Provided material
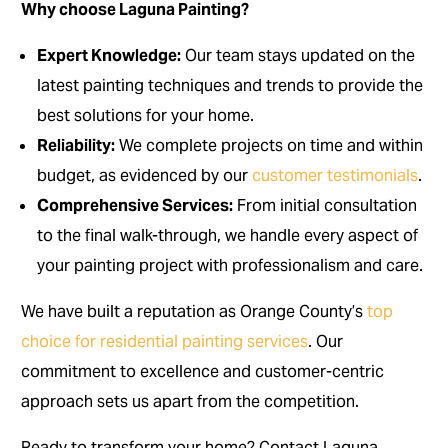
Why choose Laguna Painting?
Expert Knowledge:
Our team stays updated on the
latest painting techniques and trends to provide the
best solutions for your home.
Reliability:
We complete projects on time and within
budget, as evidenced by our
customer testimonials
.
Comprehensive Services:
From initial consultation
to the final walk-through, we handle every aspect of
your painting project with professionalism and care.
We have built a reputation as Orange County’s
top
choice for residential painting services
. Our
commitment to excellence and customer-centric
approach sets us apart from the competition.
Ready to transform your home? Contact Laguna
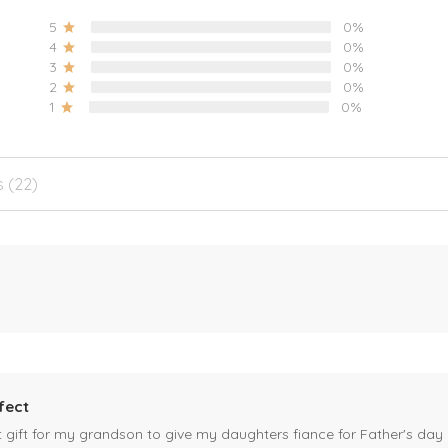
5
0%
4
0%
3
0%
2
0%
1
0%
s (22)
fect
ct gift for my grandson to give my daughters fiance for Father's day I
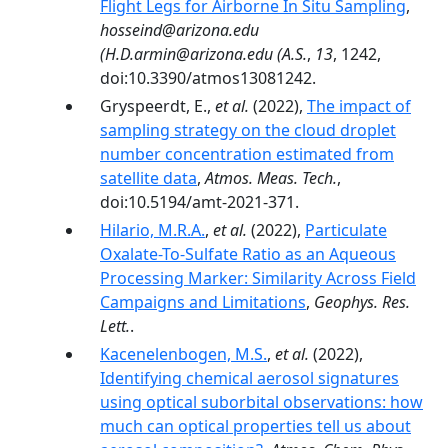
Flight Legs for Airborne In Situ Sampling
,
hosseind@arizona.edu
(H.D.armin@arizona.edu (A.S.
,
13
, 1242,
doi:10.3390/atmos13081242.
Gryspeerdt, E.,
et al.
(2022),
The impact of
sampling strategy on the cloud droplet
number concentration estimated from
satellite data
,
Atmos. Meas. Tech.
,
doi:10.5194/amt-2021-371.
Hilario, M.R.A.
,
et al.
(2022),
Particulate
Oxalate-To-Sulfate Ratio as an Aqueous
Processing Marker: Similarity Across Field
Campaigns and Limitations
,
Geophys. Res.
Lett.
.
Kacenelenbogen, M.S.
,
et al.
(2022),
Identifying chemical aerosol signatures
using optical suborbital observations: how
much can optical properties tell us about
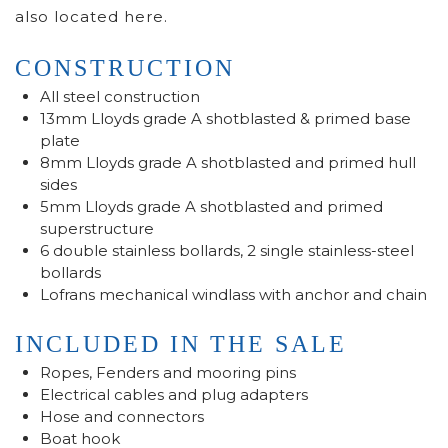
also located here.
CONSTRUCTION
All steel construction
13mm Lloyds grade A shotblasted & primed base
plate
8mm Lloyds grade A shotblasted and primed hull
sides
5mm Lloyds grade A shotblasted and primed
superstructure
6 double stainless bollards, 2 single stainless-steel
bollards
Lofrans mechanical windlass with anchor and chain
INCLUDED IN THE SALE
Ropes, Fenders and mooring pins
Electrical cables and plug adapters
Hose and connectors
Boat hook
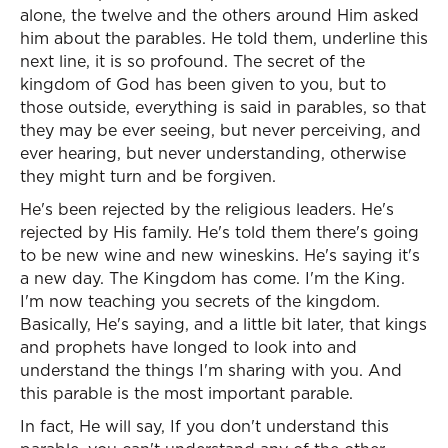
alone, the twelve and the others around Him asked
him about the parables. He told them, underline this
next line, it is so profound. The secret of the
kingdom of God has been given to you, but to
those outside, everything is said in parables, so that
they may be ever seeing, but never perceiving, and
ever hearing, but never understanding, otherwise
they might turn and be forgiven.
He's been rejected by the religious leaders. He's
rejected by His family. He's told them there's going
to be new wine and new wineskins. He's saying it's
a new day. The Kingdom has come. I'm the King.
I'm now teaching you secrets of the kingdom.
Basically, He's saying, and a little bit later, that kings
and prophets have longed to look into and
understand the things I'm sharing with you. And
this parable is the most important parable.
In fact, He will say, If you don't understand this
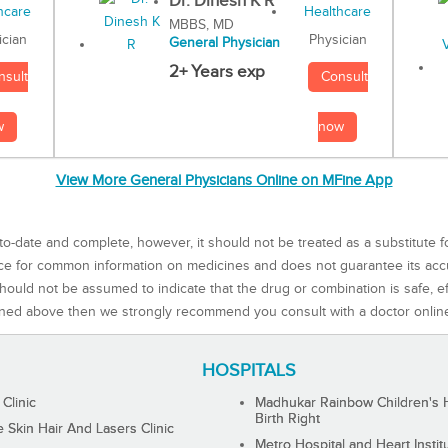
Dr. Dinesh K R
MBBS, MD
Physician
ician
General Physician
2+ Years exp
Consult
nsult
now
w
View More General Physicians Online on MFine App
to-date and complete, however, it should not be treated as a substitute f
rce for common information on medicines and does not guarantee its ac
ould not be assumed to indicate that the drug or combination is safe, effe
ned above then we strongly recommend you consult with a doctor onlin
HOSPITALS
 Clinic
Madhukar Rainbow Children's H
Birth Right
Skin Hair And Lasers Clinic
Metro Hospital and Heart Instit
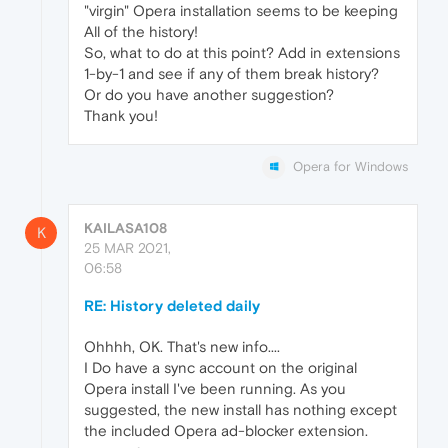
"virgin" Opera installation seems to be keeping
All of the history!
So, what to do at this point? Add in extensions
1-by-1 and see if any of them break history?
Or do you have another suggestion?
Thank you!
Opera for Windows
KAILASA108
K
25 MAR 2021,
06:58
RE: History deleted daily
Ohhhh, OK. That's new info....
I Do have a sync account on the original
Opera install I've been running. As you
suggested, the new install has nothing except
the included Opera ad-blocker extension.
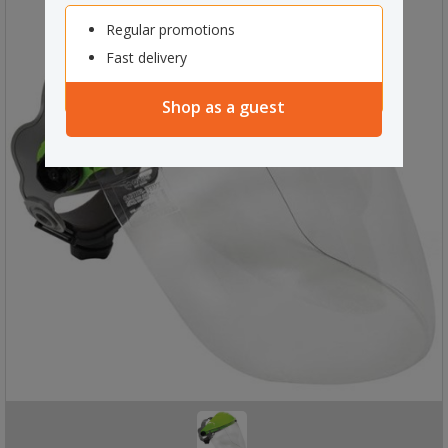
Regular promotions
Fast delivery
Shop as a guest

...

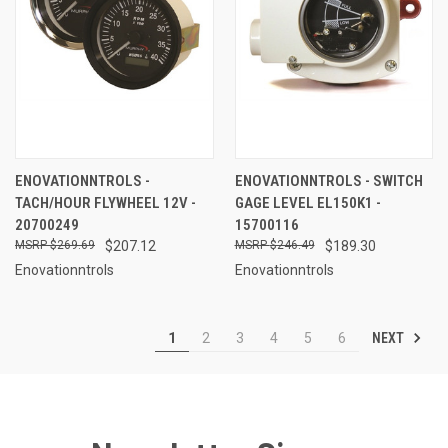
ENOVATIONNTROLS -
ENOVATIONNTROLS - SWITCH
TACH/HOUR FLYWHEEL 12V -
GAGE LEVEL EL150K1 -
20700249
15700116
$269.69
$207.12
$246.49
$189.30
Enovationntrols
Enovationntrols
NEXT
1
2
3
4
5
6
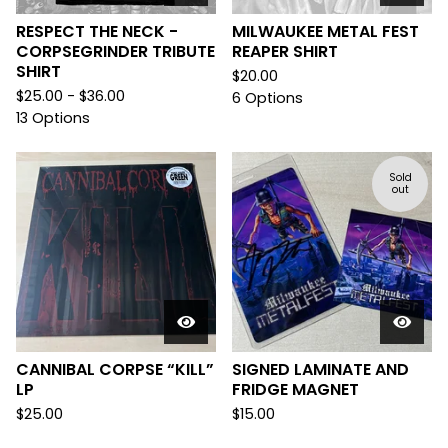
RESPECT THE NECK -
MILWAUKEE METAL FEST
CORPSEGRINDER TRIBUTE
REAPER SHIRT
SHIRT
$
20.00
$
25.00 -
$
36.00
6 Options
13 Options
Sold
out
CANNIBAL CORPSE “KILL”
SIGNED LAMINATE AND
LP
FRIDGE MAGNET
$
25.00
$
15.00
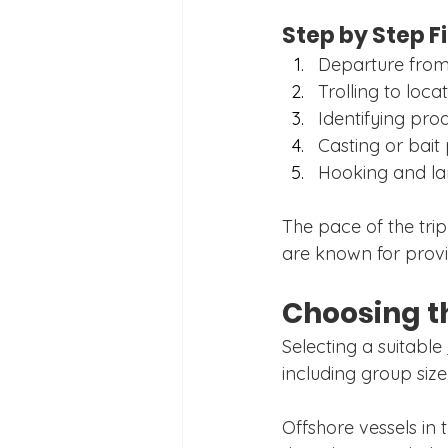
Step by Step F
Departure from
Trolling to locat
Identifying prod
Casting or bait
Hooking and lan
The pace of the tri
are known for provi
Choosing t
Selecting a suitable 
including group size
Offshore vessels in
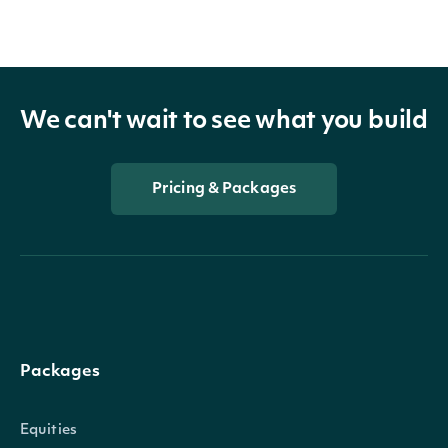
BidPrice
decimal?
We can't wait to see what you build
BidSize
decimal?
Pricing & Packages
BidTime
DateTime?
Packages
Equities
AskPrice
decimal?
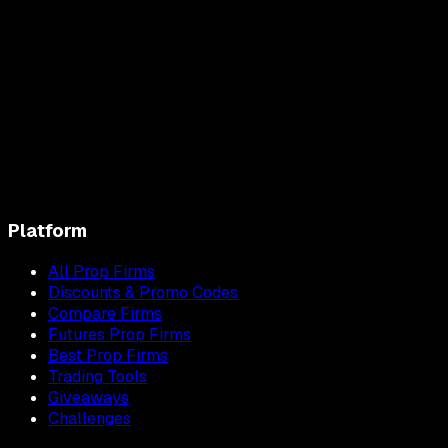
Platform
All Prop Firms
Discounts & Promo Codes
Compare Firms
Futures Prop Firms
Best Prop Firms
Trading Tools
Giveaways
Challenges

==

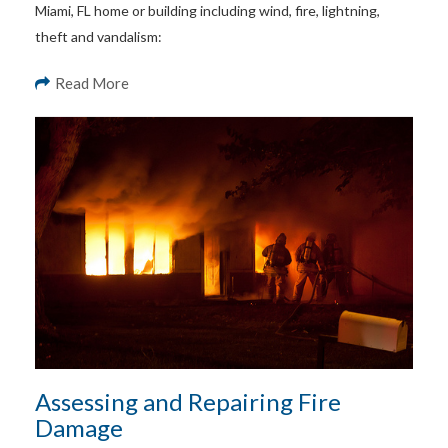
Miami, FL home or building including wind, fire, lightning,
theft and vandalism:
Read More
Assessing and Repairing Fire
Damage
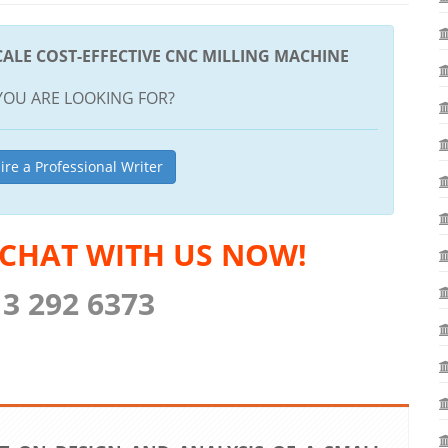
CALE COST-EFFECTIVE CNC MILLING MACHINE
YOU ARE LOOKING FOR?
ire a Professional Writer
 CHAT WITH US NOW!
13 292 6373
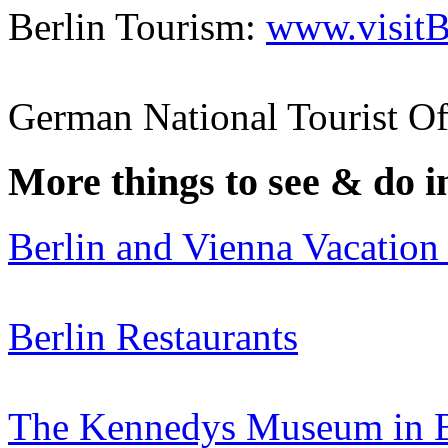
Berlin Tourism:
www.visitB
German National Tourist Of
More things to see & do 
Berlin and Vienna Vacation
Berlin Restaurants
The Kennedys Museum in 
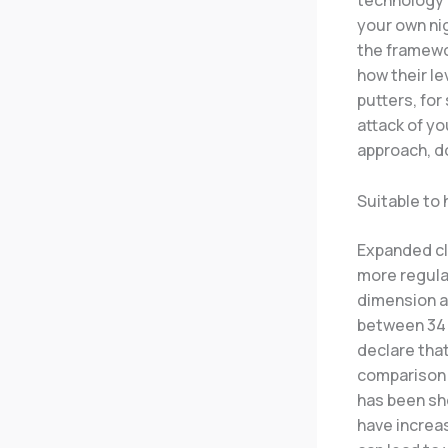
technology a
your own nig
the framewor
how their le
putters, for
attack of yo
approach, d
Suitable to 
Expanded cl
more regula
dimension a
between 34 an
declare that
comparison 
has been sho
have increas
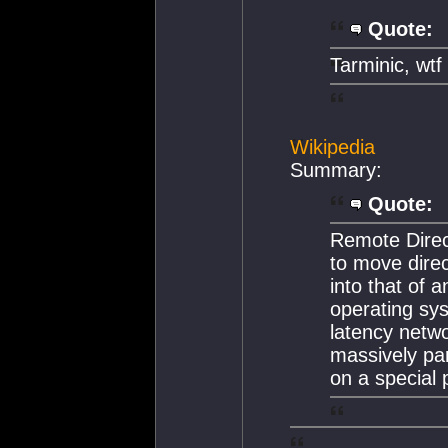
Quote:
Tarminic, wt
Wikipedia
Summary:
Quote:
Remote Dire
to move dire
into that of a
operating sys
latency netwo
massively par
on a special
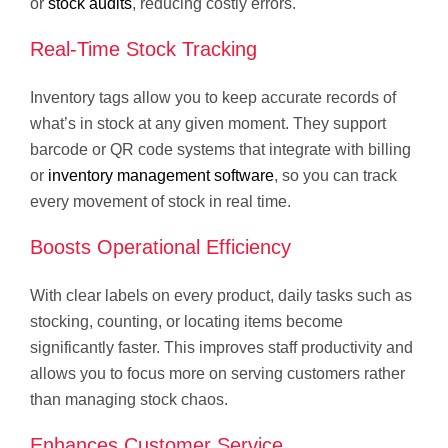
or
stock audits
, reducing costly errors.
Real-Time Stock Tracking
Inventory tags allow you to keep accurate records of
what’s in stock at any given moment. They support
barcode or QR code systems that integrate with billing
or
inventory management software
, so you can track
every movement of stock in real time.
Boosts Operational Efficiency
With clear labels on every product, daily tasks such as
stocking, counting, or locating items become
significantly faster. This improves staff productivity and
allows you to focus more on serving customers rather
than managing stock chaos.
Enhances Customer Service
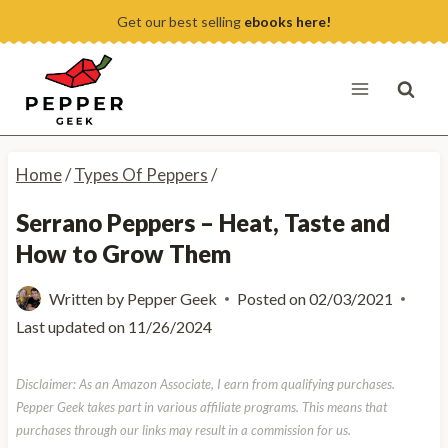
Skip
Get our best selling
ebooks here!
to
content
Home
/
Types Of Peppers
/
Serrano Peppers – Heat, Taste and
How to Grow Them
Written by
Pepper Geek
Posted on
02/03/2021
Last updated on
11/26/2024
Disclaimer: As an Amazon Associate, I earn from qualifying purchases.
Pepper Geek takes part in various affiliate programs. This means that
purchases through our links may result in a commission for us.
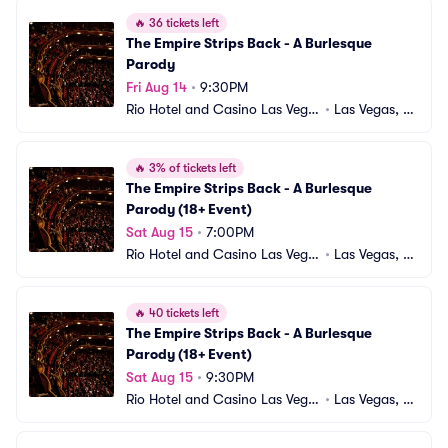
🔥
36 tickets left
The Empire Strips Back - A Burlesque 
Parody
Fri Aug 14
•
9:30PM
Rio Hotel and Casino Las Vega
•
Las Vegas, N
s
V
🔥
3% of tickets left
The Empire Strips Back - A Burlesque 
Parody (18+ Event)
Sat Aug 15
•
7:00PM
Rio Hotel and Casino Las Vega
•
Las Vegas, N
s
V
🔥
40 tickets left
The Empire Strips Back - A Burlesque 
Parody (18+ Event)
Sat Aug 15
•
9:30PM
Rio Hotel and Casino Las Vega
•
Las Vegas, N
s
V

Assignment
Going by the entries above, repeat exactly the lines that start at the line with "View More General" and go on through the line with "RE: History deleted daily". Pictures are not part of the copy.

Result of the task
View More General Physicians Online on MFine App
to-date and complete, however, it should not be treated as a substitute f
rce for common information on medicines and does not guarantee its ac
ould not be assumed to indicate that the drug or combination is safe, effe
ned above then we strongly recommend you consult with a doctor onlin
HOSPITALS
 Clinic
Madhukar Rainbow Children's H
Birth Right
Skin Hair And Lasers Clinic
Metro Hospital and Heart Instit
"virgin" Opera installation seems to be keeping
All of the history!
So, what to do at this point? Add in extensions
1-by-1 and see if any of them break history?
Or do you have another suggestion?
Thank you!
Opera for Windows
KAILASA108
K
25 MAR 2021,
06:58
RE: History deleted daily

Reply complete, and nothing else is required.